Bone marrow cells from a patient with T cell prolymphocytic leukemia (T-PLL) were obtained from Discovery Life Sciences. Cells were labeled with a panel of 29 dCODE™ Dextramer® reagents (Immudex) and TotalSeq™-C Human Universal Cocktail, v1.0 (BioLegend) following Cell Labeling with Dextramer Reagents for Single Cell RNA Sequencing Protocols (CG000203). Dextramer reagent+ T-cells were enriched via FACS.
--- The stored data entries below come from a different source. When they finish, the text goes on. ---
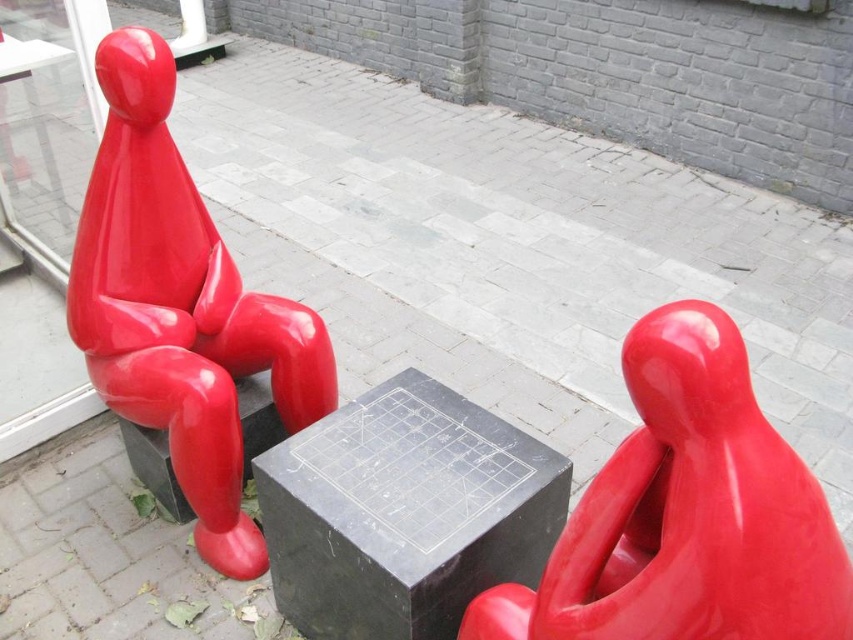 Question: Which point is farther to the camera?

Choices:
 (A) (111, 317)
 (B) (753, 518)

Answer: (A)

Question: Which of the following is the farthest from the observer?

Choices:
 (A) glossy red figure at left
 (B) glossy red figure at right

Answer: (A)

Question: Does glossy red figure at right have a smaller size compared to glossy red figure at left?

Choices:
 (A) yes
 (B) no

Answer: (A)

Question: Which point is closer to the camera?

Choices:
 (A) glossy red figure at right
 (B) glossy red figure at left

Answer: (A)

Question: Is glossy red figure at right smaller than glossy red figure at left?

Choices:
 (A) yes
 (B) no

Answer: (A)

Question: Does glossy red figure at right appear over glossy red figure at left?

Choices:
 (A) no
 (B) yes

Answer: (A)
Cells were sorted for dextramer positive T cells. Gene Expression, Cell Surface Protein/Immune Receptor Mapping, and TCR Amplified libraries were generated from ~132,000 cells (67,148 cells recovered) across 4 channels as described in the Chromium Next GEM Single Cell 5' HT Reagent Kits v2 User Guide with Feature Barcode technology for Cell Surface Protein and Immune Receptor Mapping (CG000424 RevA) using the Chromium X. Libraries were sequenced on an Illumina NovaSeq 6000 to a read depth of approximately 40,000 mean reads per cell for Gene expression, 13,000 mean reads per cell for TCR Amplified, and 6,000 mean reads per cell for Cell Surface Protein/Immune Receptor Mapping libraries.

Paired-end, dual indexing Read 1: 26 cycles (16 bp barcode, 10 bp UMI) i5 index: 10 cycles (sample index) i7 index: 10 cycles (sample index) Read 2: 90 cycles (transcript)

Analysis Parameters Used: Run with --expect-cells=20000.

FASTQ files: Due to the large size of the data, the raw FASTQ data will not be available directly from our website. Users can pay to download the raw FASTQ data from Amazon S3 at their cost. The instructions to download the FASTQs are here.

This dataset is licensed under the Creative Commons Attribution license.